Bu çerçevede, yukarıda dikkat çekilen hususu, Çin’in
siyasal ideolojisinin belirleyiciliği ve ekonomik gelişmeleri, bu ideoloji
çerçevesinde yapılandırma konusunda bilinçli bir olgu olarak görmek gerekir.
Ve bu çerçevede ortaya konulan kavramsallaştırmaları
ekonomi alanındaki terminolojinin geliştirilmesine katkı kadar, bir tür ‘dil
oyunu’ olarak da yorumlamak mümkün!
Bu, küresel ticaret süreçlerinde yaşanan belirsizlik,
durağanlık gibi süreçlerin öngörülemezliğe yol açması üzerine ekonomik üretim
ve tüketim akışkanlığının, iç piyasaya odaklanılması vasıtasıyla, yeniden
düzenlenmesi anlamına geliyor.
Çin’de, temelde iki farklı eğilimin biraradalığı anlamına
gelen siyasal sistemde komunizm, ekonomik sistemde temeller itibarıyla, Batı
liberalizmiyle karşılaştırılması mümkün olmamakla birlikte, liberal ekonomik
sistemin değer ve yönergelerini bir anlamda, pragmatik bir bağlamda ve de
kendine özgü siyasal sistemi içine sindirerek ve adapte ederek geliştiren bir
ülkeyle karşı karşıya olduğumuza kuşku bulunmuyor.

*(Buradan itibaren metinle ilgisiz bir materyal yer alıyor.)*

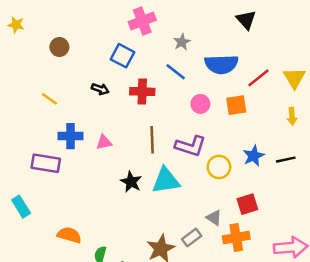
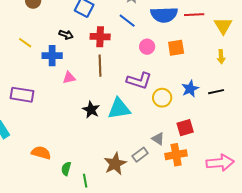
red line: (259, 78) -> (194, 15), moved, turned 36
blue cross: (71, 136) -> (52, 56), moved
brown line: (152, 140) -> (100, 66), moved

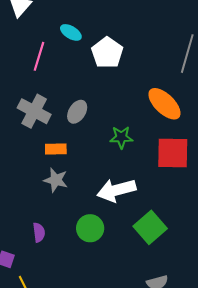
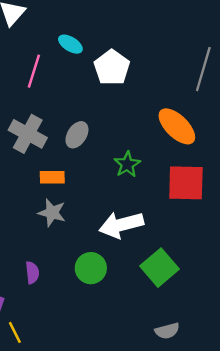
green star: (121, 137) -> (127, 164), turned -30

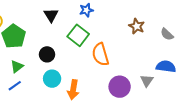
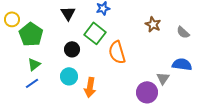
black circle: (47, 54) -> (72, 49), moved
purple circle: (120, 87) -> (147, 92), moved

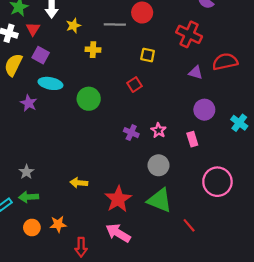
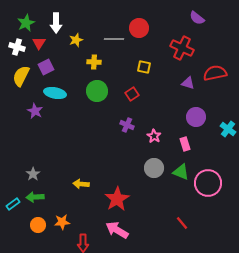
purple square: (41, 55) -> (46, 67), turned 35
green circle: (89, 99) -> (97, 91), moved
purple cross: (131, 133) -> (127, 125), moved
green triangle: (160, 200) -> (181, 172), moved, size x0.7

Söz konusu bu gelişmede, bugüne kadar toplumsal yapı
içerisinden ekonomi başta olmak üzere ve buna eklemlenebilecek siyasal
tepkiselliklerin ortaya çıkmamış olması, Çin’in oluşturduğu ekonomi-
politikanın başarısı olarak değerlendirilmeyi hak ediyor.
Bu hususu, son gelişmeler ışığında değerlendirmek
gerektiğinde, Çin’in ekonomik kalkınmasının geniş Çin toplumunda, refah kavramı
ve olgusunun pratikte karşılık bulması sayesinde, Çin Komünist Partisi
içerisinde çeşitli düzeylerde yaşanan yolsuzluk vakalarının halk katmanlarında,
toplumsal hareketler şeklinde tepkilere yol açmamasında temel bir neden olarak
görmek mümkün.
Bu hususu pratik olarak, örneğin, geçen hafta yapılan 4.

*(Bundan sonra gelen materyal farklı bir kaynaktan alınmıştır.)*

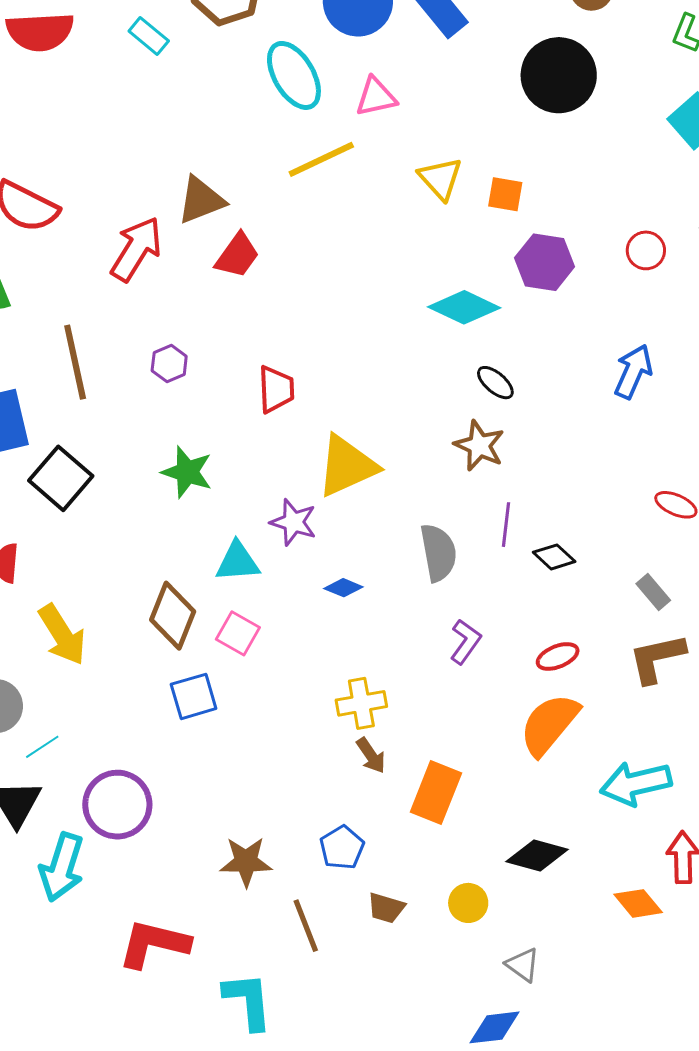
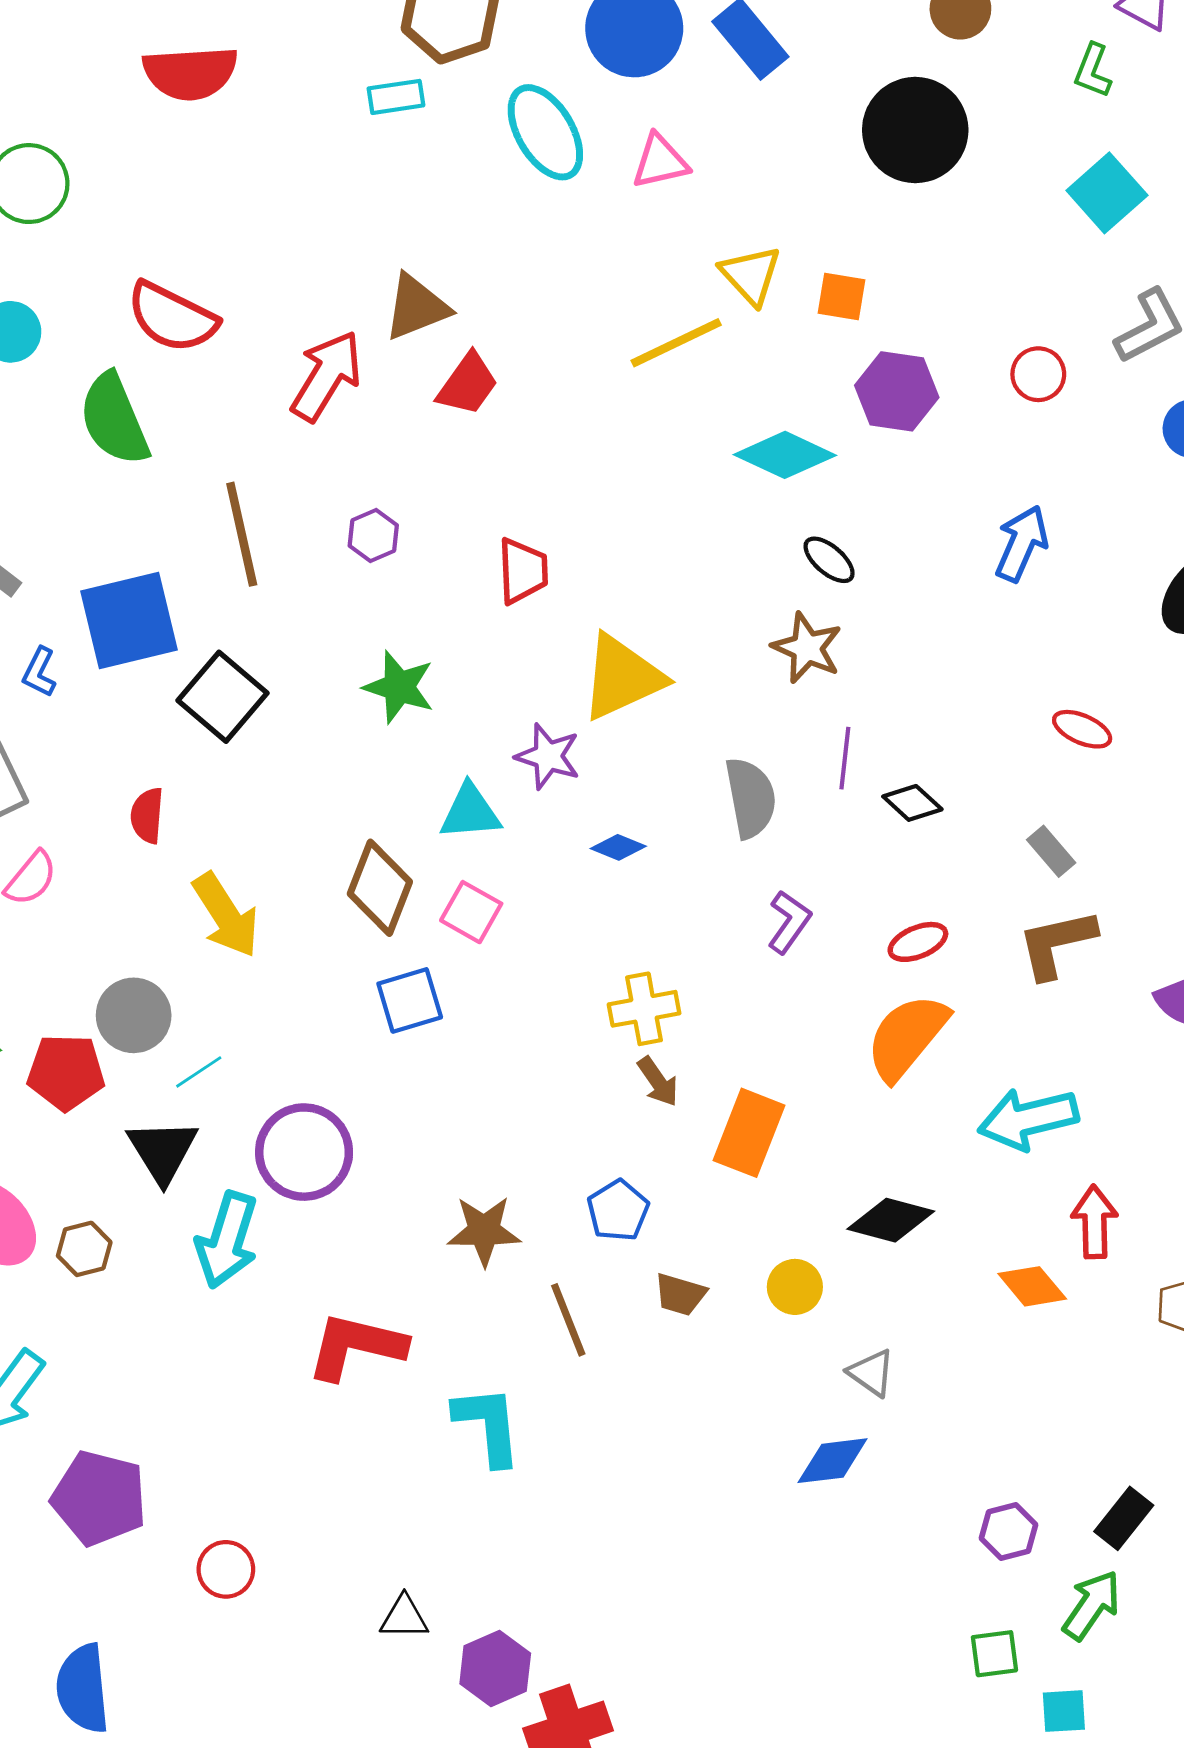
cyan rectangle: (149, 36) -> (396, 97), moved, turned -48
yellow line: (321, 159) -> (676, 343), moved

Plenum’a un Çin Komünist Partisi ve Çin Ordusu yönetim kadrolarından oluşan
Merkez Komite’nin toplam, 205 üyesinden 168’in toplantılara iştirak etmesi ve
geri kalanının, çeşitli yolsuzluklar nedeniyle soruşturmalara konu olmalarında
görmek mümkün.
Çin komünist partisi genel komitesinin ülkenin
ekonomi-politik gelişim süreçlerine dair aldığı kararları, son dönemde yaşanan
küresel gelişmelerden bağımsız ele almak mümkün değil.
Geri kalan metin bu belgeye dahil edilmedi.